Chapitre 1 : Au bord des racines entrelacées

Au lever du soleil, la lumière dorée glissait sur la mangrove comme un long serpent paresseux. Les palétuviers dressaient leurs bras tortueux, et leurs racines, telles des doigts géants, s'enfonçaient dans la boue grise. Le vent murmurait à travers les feuillages, racontant d'anciennes histoires à qui voulait bien écouter.

Au cœur du village de N'Dima, tout près de cette forêt d'eau et de sel, vivait une femme que l'on appelait Maïmouna. Grande et droite, elle tressait ses cheveux comme on tresse un panier solide, et son rire roulait aussi loin que les tambours lors des soirs de fête. On la disait rassembleuse, car son cœur était vaste comme le fleuve, et ses bras savaient réunir ceux qui se disputaient, consoler ceux qui pleuraient, partager ce qu'elle possédait.

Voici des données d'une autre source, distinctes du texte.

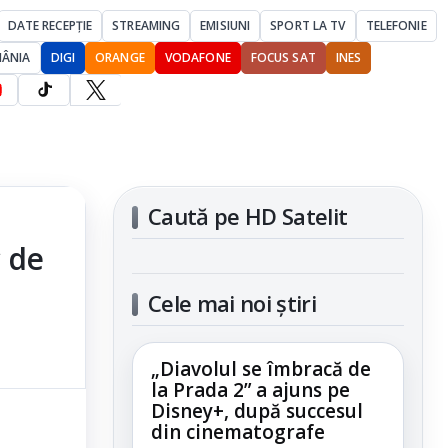
DATE RECEPȚIE
STREAMING
EMISIUNI
SPORT LA TV
TELEFONIE
MÂNIA
DIGI
ORANGE
VODAFONE
FOCUS SAT
INES
Caută pe HD Satelit
c de
Cele mai noi știri
„Diavolul se îmbracă de
la Prada 2” a ajuns pe
Disney+, după succesul
din cinematografe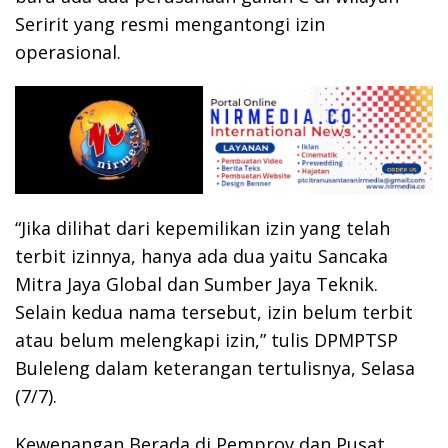
Seririt yang resmi mengantongi izin
operasional.
“Jika dilihat dari kepemilikan izin yang telah
terbit izinnya, hanya ada dua yaitu Sancaka
Mitra Jaya Global dan Sumber Jaya Teknik.
Selain kedua nama tersebut, izin belum terbit
atau belum melengkapi izin,” tulis DPMPTSP
Buleleng dalam keterangan tertulisnya, Selasa
(7/7).
Kewenangan Berada di Pemprov dan Pusat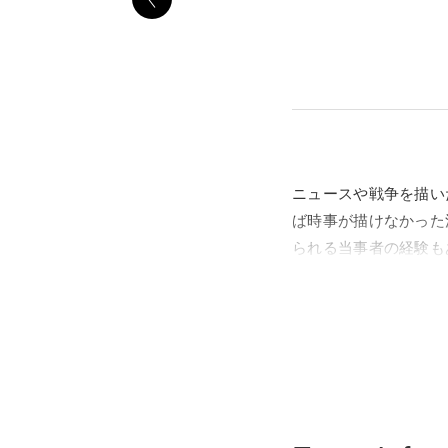
ニュースや戦争を描い
ば時事が描けなかった
られる当事者の経験も
立国際版画美術館収蔵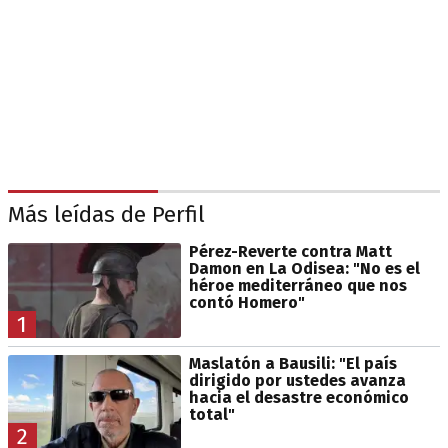
Más leídas de Perfil
Pérez-Reverte contra Matt
Damon en La Odisea: "No es el
héroe mediterráneo que nos
contó Homero"
1
Maslatón a Bausili: "El país
dirigido por ustedes avanza
hacia el desastre económico
total"
2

Mais Maïmouna avait un rêve secret, plus léger qu'une plume de héron : suivre l'oiseau guide, celui qui, disait-on, montrait la voie à qui savait écouter le chant du monde. Cet oiseau, nul ne l'avait jamais attrapé ni enfermé dans une cage. Il apparaissait au lever du jour, son plumage coloré éclaboussant la lumière, puis disparaissait dans le fouillis vert de la mangrove.

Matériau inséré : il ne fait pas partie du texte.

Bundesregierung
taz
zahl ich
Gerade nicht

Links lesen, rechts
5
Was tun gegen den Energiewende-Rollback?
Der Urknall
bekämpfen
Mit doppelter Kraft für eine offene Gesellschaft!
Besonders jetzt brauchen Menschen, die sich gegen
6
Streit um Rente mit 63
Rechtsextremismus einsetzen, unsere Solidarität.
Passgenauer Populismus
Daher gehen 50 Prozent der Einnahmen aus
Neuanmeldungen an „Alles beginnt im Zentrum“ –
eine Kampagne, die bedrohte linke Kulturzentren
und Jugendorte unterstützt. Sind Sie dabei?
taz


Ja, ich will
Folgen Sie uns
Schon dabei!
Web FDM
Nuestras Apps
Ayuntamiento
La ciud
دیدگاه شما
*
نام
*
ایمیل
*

Un matin, alors que Maïmouna réparait son vieux panier troué, elle aperçut l'oiseau guide posé sur une branche, l'œil vif, le bec lustré.

— Viens donc, Maïmouna, lui lança-t-il d'une voix claire comme une source. Qui sait où tes pas te mèneront si tu oses me suivre ?

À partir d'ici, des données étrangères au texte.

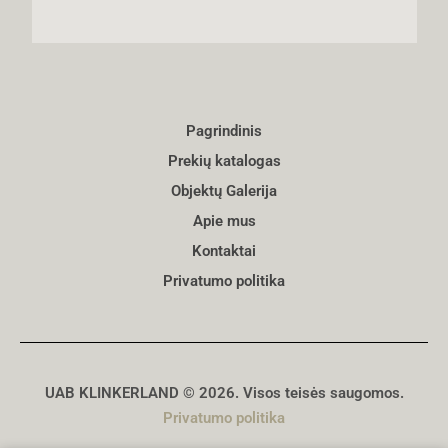
Pagrindinis
Prekių katalogas
Objektų Galerija
Apie mus
Kontaktai
Privatumo politika
UAB KLINKERLAND © 2026. Visos teisės saugomos.
Privatumo politika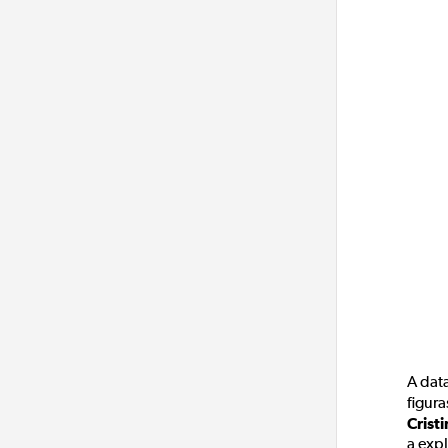
A dat
figur
Crist
a expl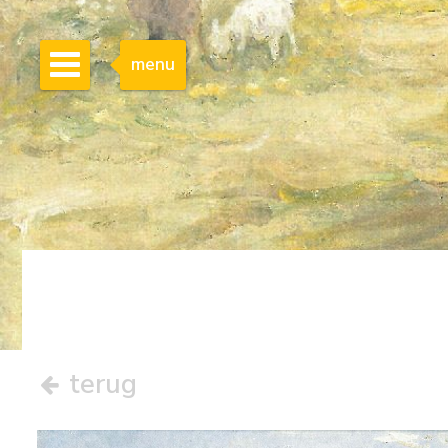
menu
terug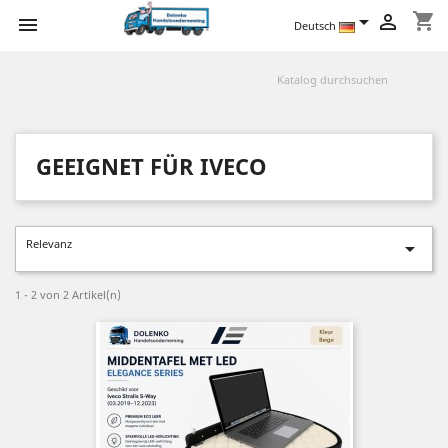
shopping_cart



Deutsch
GEEIGNET FÜR IVECO
Relevanz

1 - 2 von 2 Artikel(n)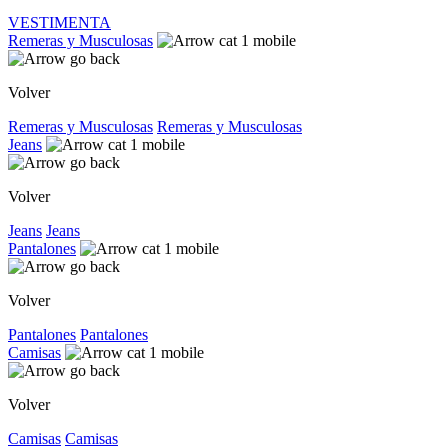
VESTIMENTA
Remeras y Musculosas
Volver
Remeras y Musculosas
Remeras y Musculosas
Jeans
Volver
Jeans
Jeans
Pantalones
Volver
Pantalones
Pantalones
Camisas
Volver
Camisas
Camisas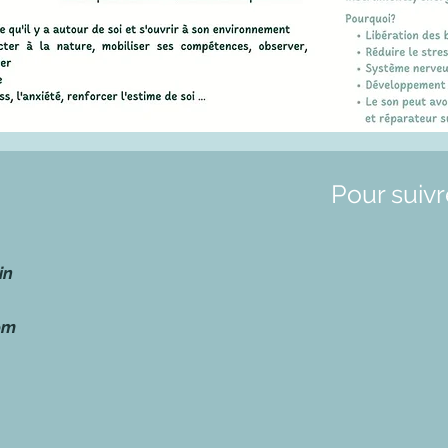
Pour suivr
in
om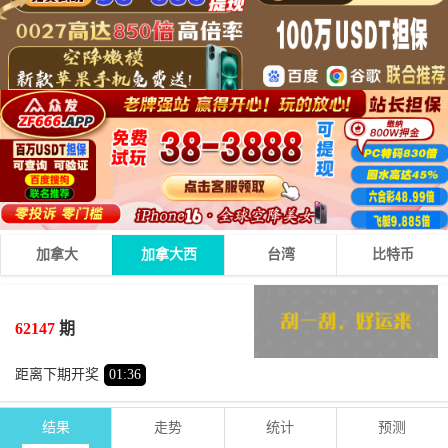
加拿大
加拿大西
台湾
比特币
4
3
3
10
+
+
=
62147
期
小
双
距离下期开奖
01
:
36
结果
走势
统计
预测
期号
时间
号码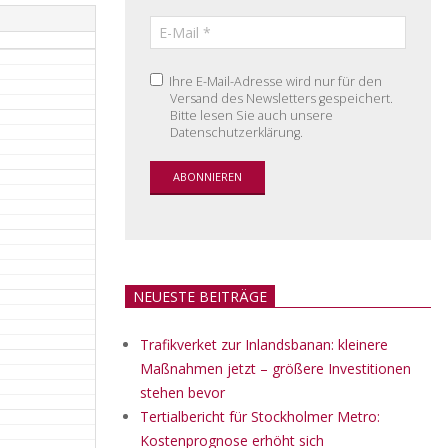
Ihre E-Mail-Adresse wird nur für den
Versand des Newsletters gespeichert.
Bitte lesen Sie auch unsere
Datenschutzerklärung.
NEUESTE BEITRÄGE
Trafikverket zur Inlandsbanan: kleinere
Maßnahmen jetzt – größere Investitionen
stehen bevor
Tertialbericht für Stockholmer Metro:
Kostenprognose erhöht sich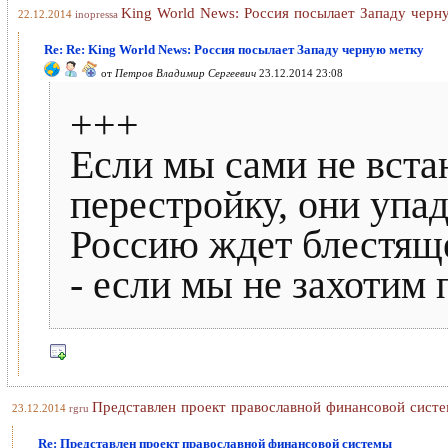
King World News: Россия посылает Западу черн
22.12.2014
inopressa
Re: Re: King World News: Россия посылает Западу черную метку
от
Петров Владимир Сергеевич
23.12.2014 23:08
+++
Если мы сами не встан
перестройку, они упад
Россию ждет блестяще
- если мы не захотим 
Представлен проект православной финансовой сист
23.12.2014
rgru
Re: Представлен проект православной финансовой системы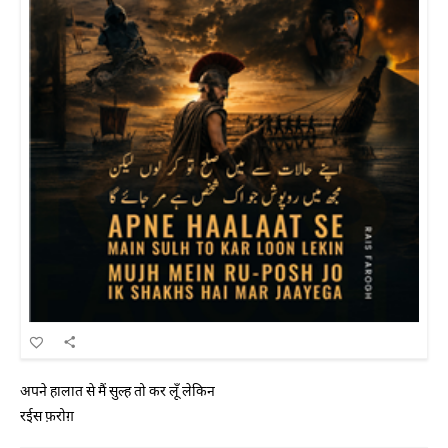
अपने हालात से मैं सुल्ह तो कर लूँ लेकिन
रईस फ़रोग़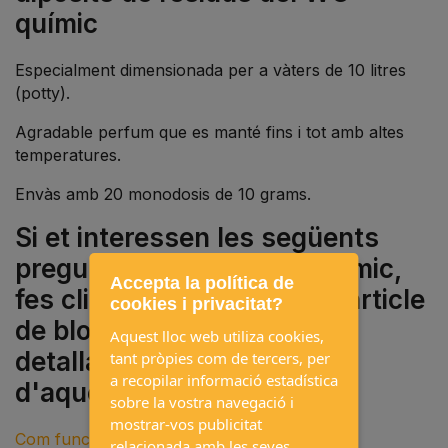
químic
Especialment dimensionada per a vàters de 10 litres
(potty).
Agradable perfum que es manté fins i tot amb altes
temperatures.
Envàs amb 20 monodosis de 10 grams.
Si et interessen les següents
preguntes sobre el WC químic,
Accepta la política de
fes clic per llegir el nostre article
cookies i privacitat?
de bloc on expliquem
Aquest lloc web utiliza cookies,
detalladament cadascun
tant pròpies com de tercers, per
a recopilar informació estadística
d'aquests temes.
sobre la vostra navegació i
mostrar-vos publicitat
Com funciona un WC químic?
relacionada amb les seves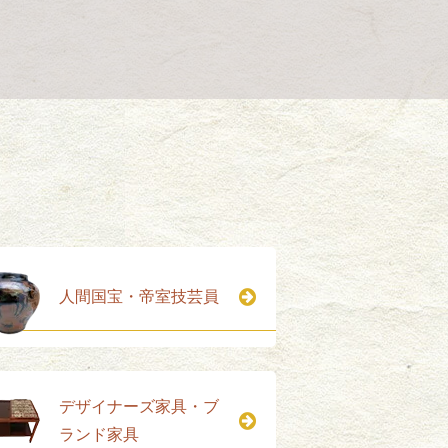
人間国宝・帝室技芸員
デザイナーズ家具・ブ
ランド家具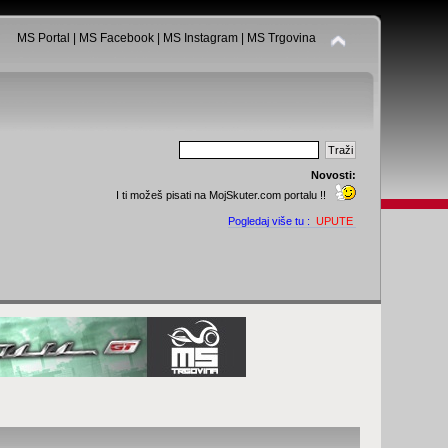
MS Portal
|
MS Facebook
|
MS Instagram
|
MS Trgovina
Novosti:
I ti možeš pisati na MojSkuter.com portalu !!
Pogledaj više tu :
UPUTE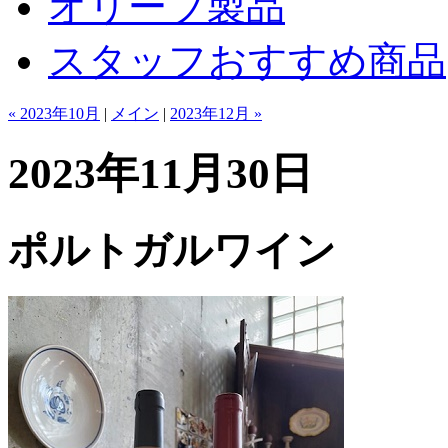
オリーブ製品
スタッフおすすめ商品
« 2023年10月
|
メイン
|
2023年12月 »
2023年11月30日
ポルトガルワイン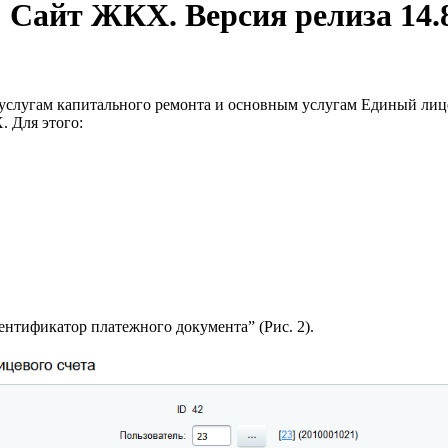
 Сайт ЖКХ. Версия релиза 14.
услугам капитального ремонта и основным услугам Единый лице
 Для этого:
нтификатор платежного документа” (Рис. 2).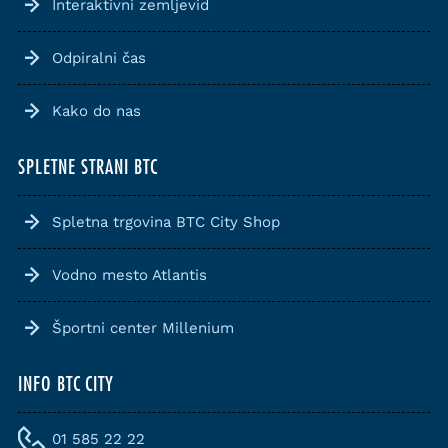
Interaktivni zemljevid
Odpiralni čas
Kako do nas
SPLETNE STRANI BTC
Spletna trgovina BTC City Shop
Vodno mesto Atlantis
Športni center Millenium
INFO BTC CITY
01 585 22 22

Maïmouna hésita. L'oiseau était rapide, la mangrove profonde, et son panier, son cher panier, attendait d'être réparé. Mais le chant du rêve était plus fort que la crainte.

Elle se leva, essuya ses mains sur son pagne, et s'adressa aux enfants qui jouaient près des racines :

— Je pars un instant, mes enfants. Prenez soin du village, le temps que je suive le chant de l'oiseau.

Les enfants acquiescèrent, leurs yeux ronds de curiosité.

Ainsi commença le voyage de Maïmouna.

Chapitre 2 : Le sentier des promesses

Maïmouna s'enfonça dans la mangrove, guidée par le chant mystérieux de l'oiseau. Le sol était spongieux, parfois glissant, et le parfum de la vase se mêlait aux odeurs salées de la mer toute proche. Les crabes s'agitaient sous les feuilles, les singes lançaient des fruits pour jouer ou pour taquiner.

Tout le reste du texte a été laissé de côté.